RESULTS AND DISCUSSION
The efficiency of the new-fangled face detection system
discussed was analyzed using a photo gallery of 25 frontal color images,
which was collected from known individuals taken from different cameras under different
lighting conditions (Fig. 6).
|| Extracts from the photo gallery
The selection of the color
space and the skin segmentation operators has proven to identify the face
component precisely except for an overestimation of the potential skin
objects which habitually become apparent when people appear partially
clothed. The resultant being a very large skin map containing the entire
head arms or torso is abridged by the three skin connected component operators
designed to crop the face component. This reduces a lot of computational
overhead for the second phase of segmenting the characteristic face. The
chrominance and luminance information easily de-embedded from the YCbCr
color space together with the component operators is utilized to
retain the shape of the eye components while removing the other connected
components. The random measurements from the eye region employed to smoothly
populate the plausible face according to anthropometrical statistics extract
the face region containing only the facial feature necessary for face
The proposed method extracts features relative to the
location of the eyes and hence it is invariant to size and tilt of the
face. But in case of occlusions like spectacles the quality of the spectacles
can also contribute to an engorged face region, more than desired as in the last
example in Fig. 6, nevertheless it adds to success.

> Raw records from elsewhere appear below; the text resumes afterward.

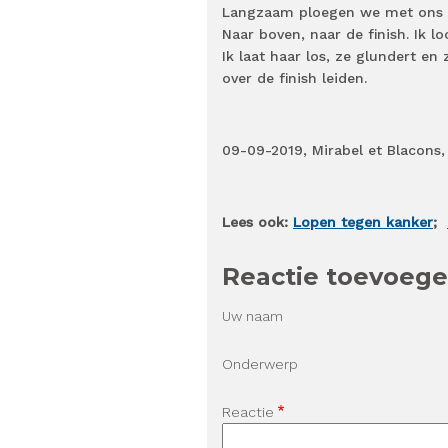
Langzaam ploegen we met ons dr
Naar boven, naar de finish. Ik 
Ik laat haar los, ze glundert e
over de finish leiden.
09-09-2019, Mirabel et Blacons
Lees ook:
Lopen tegen kanker
;
Reactie toevoeg
Uw naam
Onderwerp
Reactie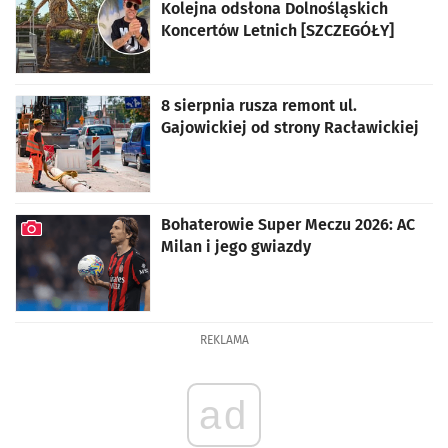
Kolejna odsłona Dolnośląskich
Koncertów Letnich [SZCZEGÓŁY]
8 sierpnia rusza remont ul.
Gajowickiej od strony Racławickiej
Bohaterowie Super Meczu 2026: AC
Milan i jego gwiazdy
artykuł z galerią zdjęć
REKLAMA
ad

The human skin color modeling using IRgBy color mode however has serious
problems when the algorithm loses track of the face, which occurs when
the face does not occupy a significant area of the image resulting in
a false negative. The intended system is efficient in terms of computational
power and memory requirements and experimental results prove that the
system gives an average deduction rate of 96% in real time under natural
lighting conditions (Table 1).
The major intent of this study, to provide a rigorous
cognitive process using holistic and configural perception has been achieved
from experimental manipulation of faces. Face detection algorithm using
holistic has the advantage of finding small faces, in addition to segmenting
faces in poor quality images. Detection using geometrical facial feature
provide a good solution for detecting faces in different pose. A combination
of holistic and feature based approaches have proven to be very promising
from the above discussions.
Defining additional features like mouth to appreciate
face dimension computations in anthropometrics can further enhance face
segmentation. Besides the system can be extended to deduct multiple faces
with variation in color, position, scale and orientation.